Yeah, it’s interesting. So we have an in law suite attached to our house. She actually came back from the hotel and basically had said earlier that I can live in the in law suite until we figure something out (it could take 2 years to sell our house if we truly separate/divorce), essentially I’m “living” in a different room of the house for now. When I came home from work, I went to check on her and now she doesn’t want to talk, basically said why are you in here, I/“we” said you were living in the apartment. I didn’t really hear anything the rest of the night. I’m sure at some point this will be twisted to I’m still ignoring her, but it’s a brief reprieve at least for now.

Whose house is it? 

I wonder how my W would handle things if we had such an apartment.  I am guessing she would first want me to stay in there.  I would, enjoy my peace and quiet, and let her manage all the responsibilities of the main house.  I am guessing that it would not be 12 hours before she was wanting be to come back inside to fix something, cook something, clean something, etc.  I doubt she would want to do that again, and next time I bet she would want to stay in the apartment. 

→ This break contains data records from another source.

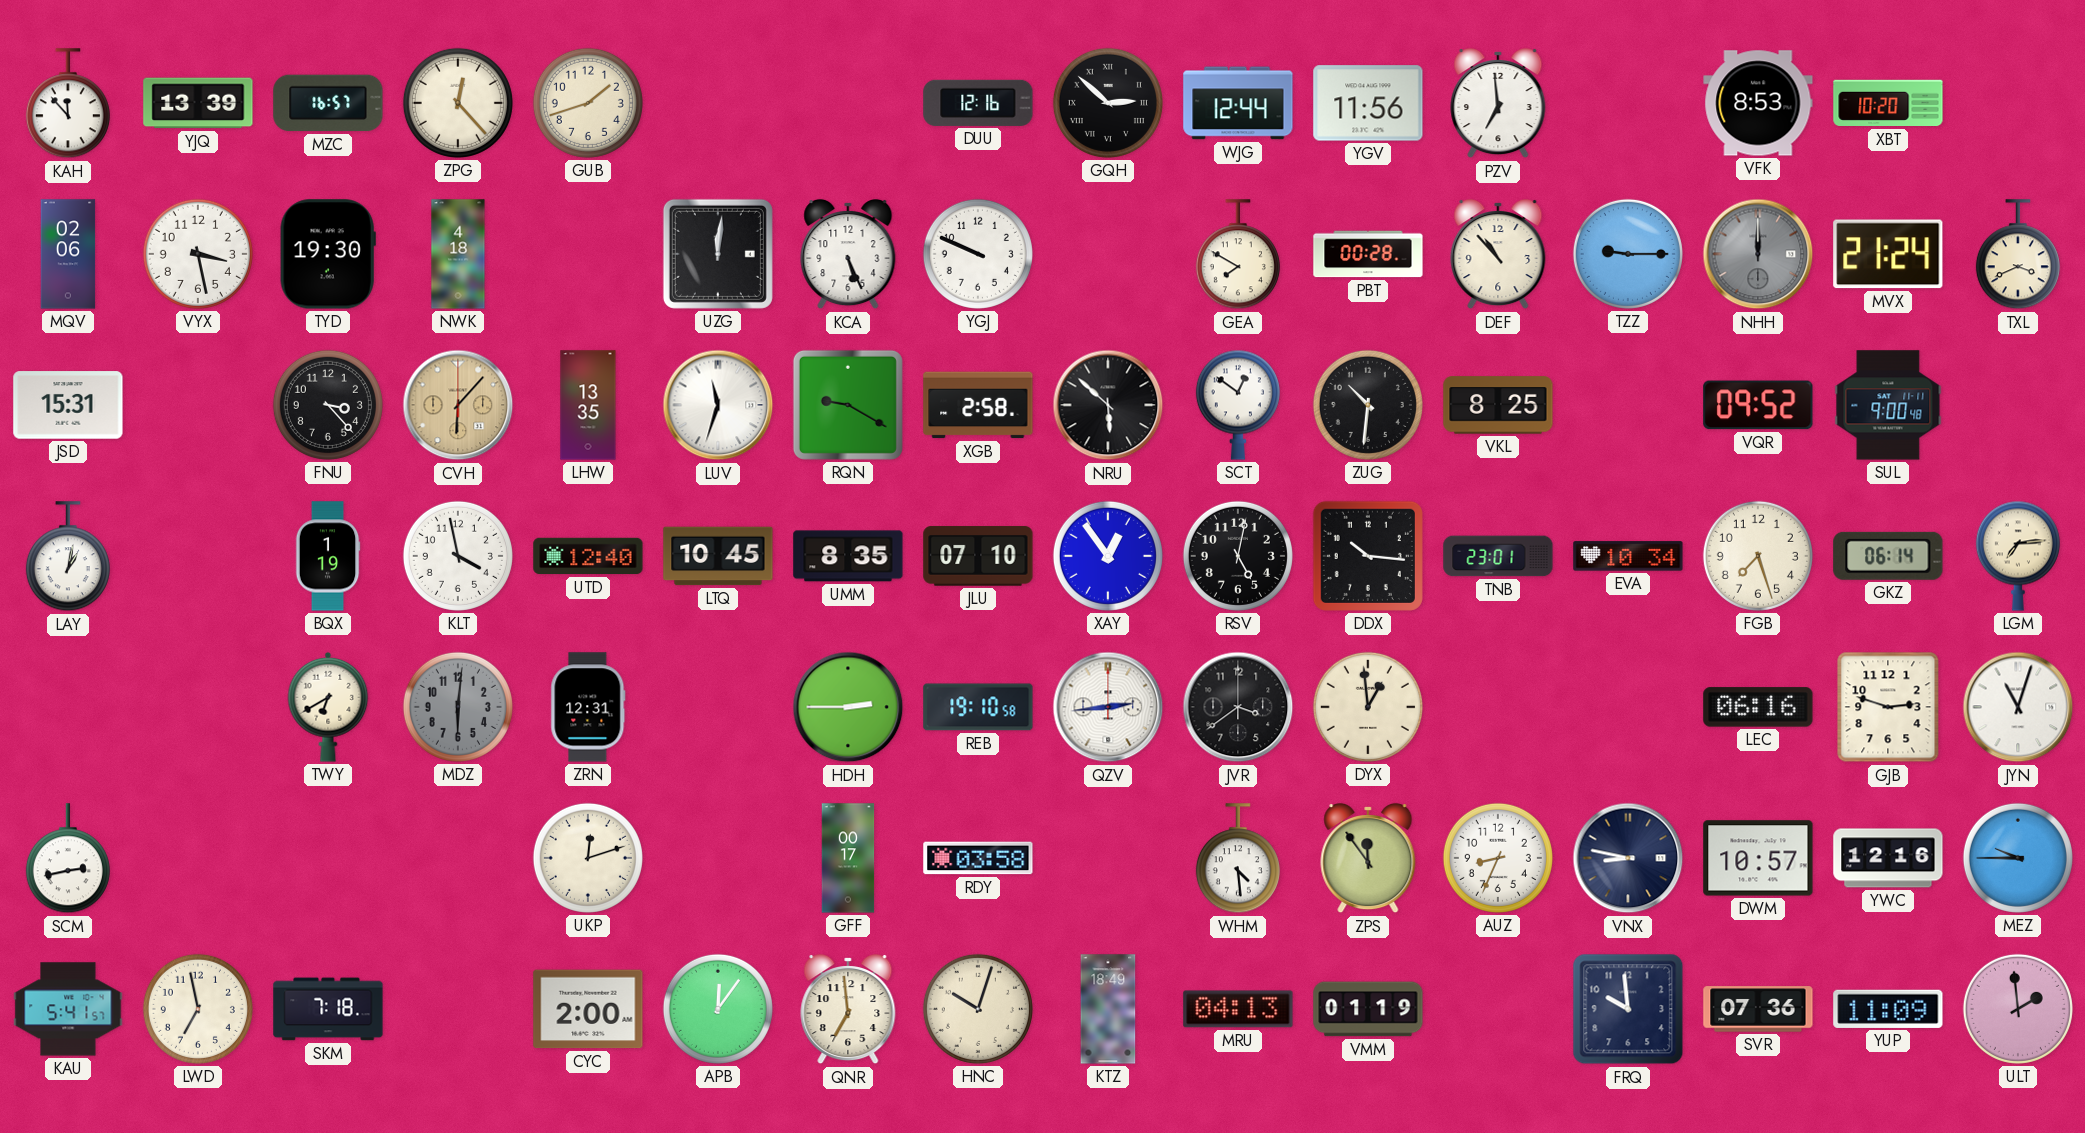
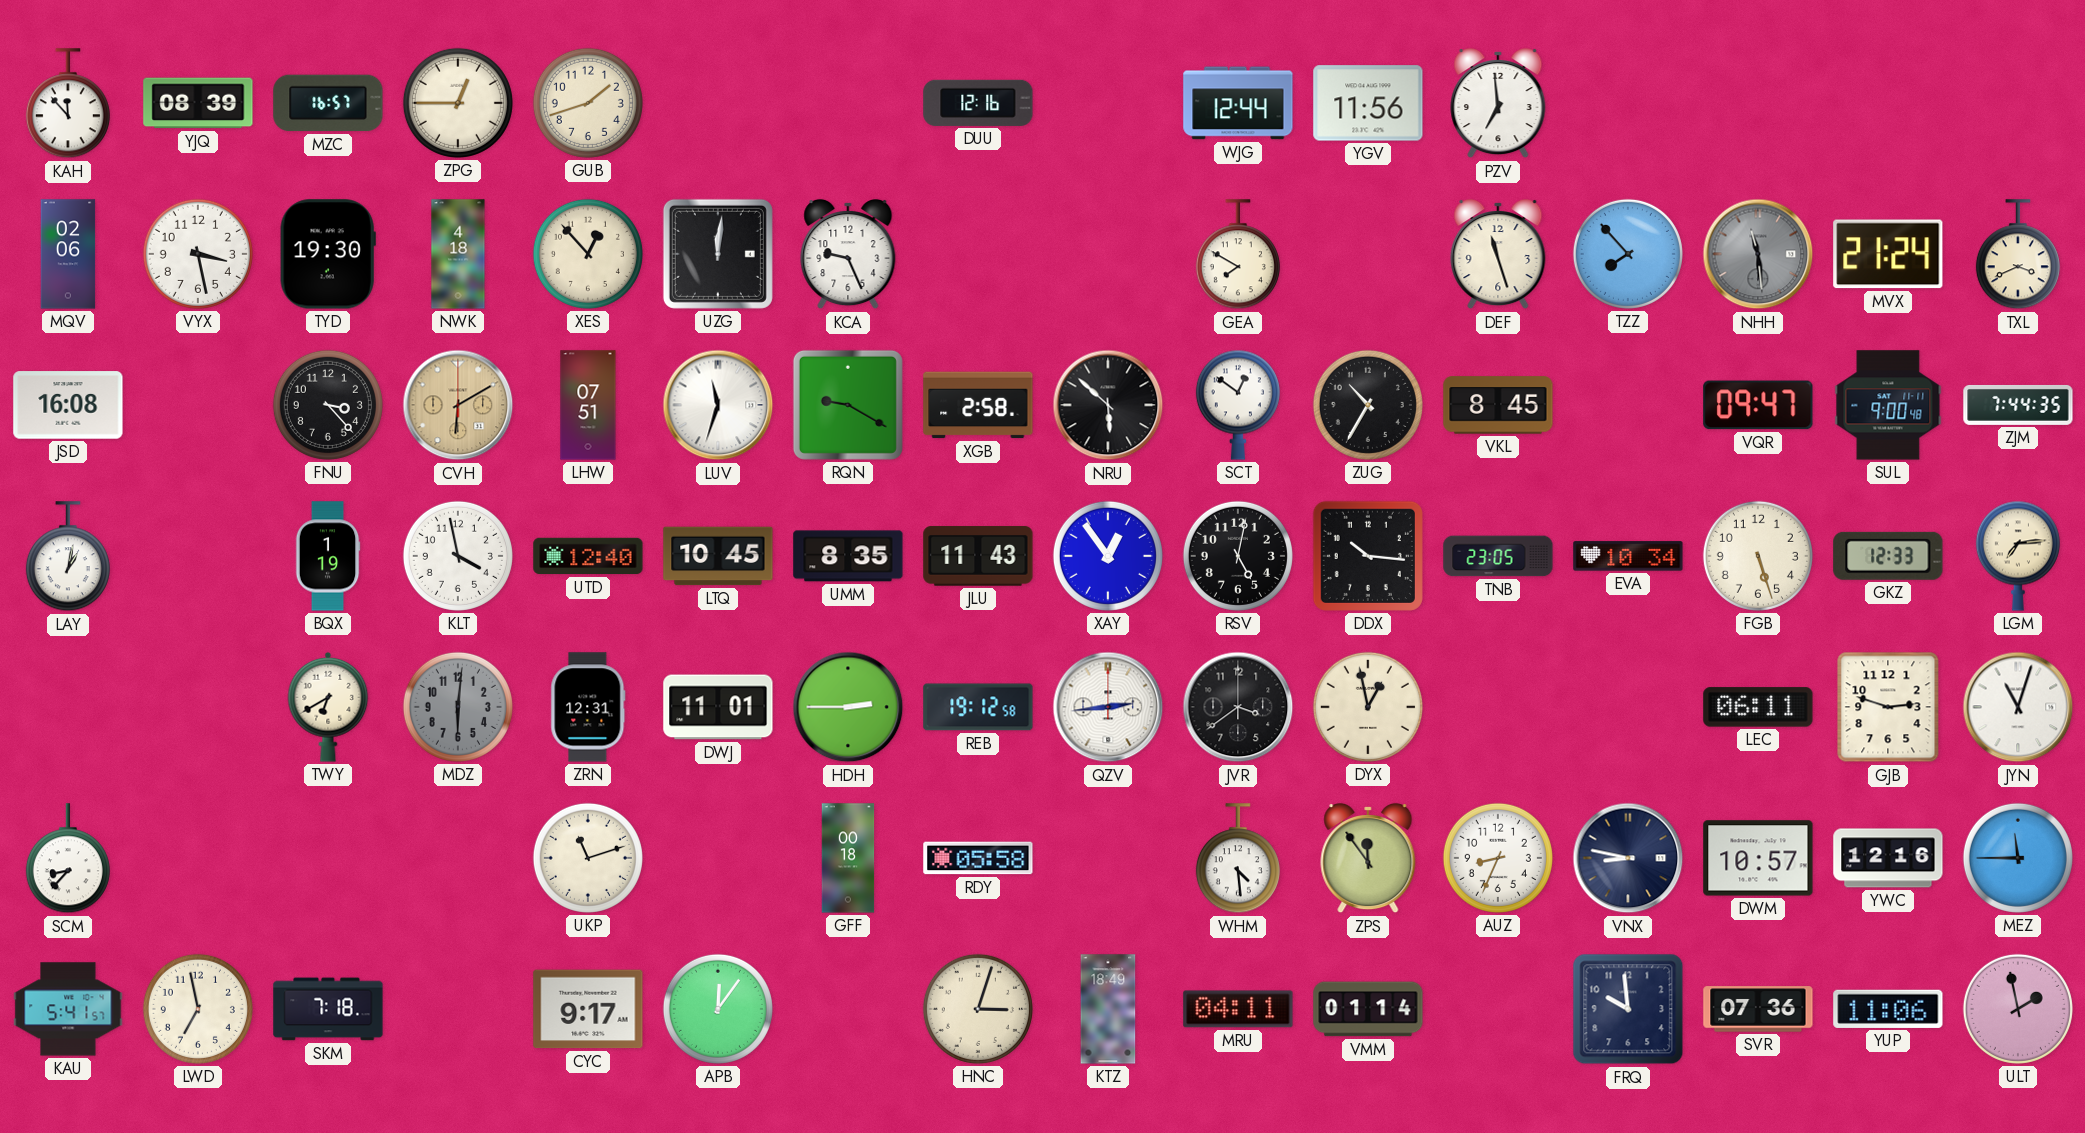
YJQ: 13:39 -> 08:39
ZPG: 12:23 -> 12:45
GQH: 2:52 -> none
VFK: 8:53 -> none
XBT: 10:20 -> none
XES: none -> 12:53
KCA: 5:26 -> 9:26
YGJ: 9:49 -> none
PBT: 00:28 -> none
DEF: 10:53 -> 11:27
TZZ: 9:15 -> 7:53
NHH: 12:00 -> 11:29
JSD: 15:31 -> 16:08
CVH: 6:07 -> 6:10
LHW: 13:35 -> 07:51
ZUG: 10:31 -> 10:35
VKL: 8:25 -> 8:45
VQR: 09:52 -> 09:47
ZJM: none -> 7:44
JLU: 07:10 -> 11:43
TNB: 23:01 -> 23:05
FGB: 7:27 -> 5:27
GKZ: 06:14 -> 12:33
DWJ: none -> 11:01
REB: 19:10 -> 19:12
DYX: 12:59 -> 12:58
LEC: 06:16 -> 06:11
SCM: 2:43 -> 8:37
UKP: 12:12 -> 11:12
GFF: 00:17 -> 00:18
RDY: 03:58 -> 05:58
MEZ: 9:45 -> 11:45
CYC: 2:00 -> 9:17
QNR: 6:59 -> none
HNC: 10:03 -> 3:03
MRU: 04:13 -> 04:11
VMM: 01:19 -> 01:14
YUP: 11:09 -> 11:06
ULT: 1:59 -> 1:58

When my now-W had initially moved in, she was relocating to my city and her moving in was supposed to be temporary until she got her own place, but she had little motivation to do so after actually arriving.  A few months in, W was mad at me about something or another, and this prompted her to find her own place.   A friend of a friend had a room to rent with its own bathroom, etc.  (was actually a very nice house owned by a quasi-famous person).  I helped her pack up her things, drove over there with her, and left.  Later that afternoon, I went to a small party a few doors down with some friends who happened to be Psychologists.  I told them what had happened, and they said, "yeah right, she will be back at your house in a couple of hours."  I walked out the front door and sure enough her car was already in my driveway again.  When the party was over, I came home, found she had made dinner for herself, offered me some, and told me how she didn't like the new place.   A week later she went and picked up her stuff.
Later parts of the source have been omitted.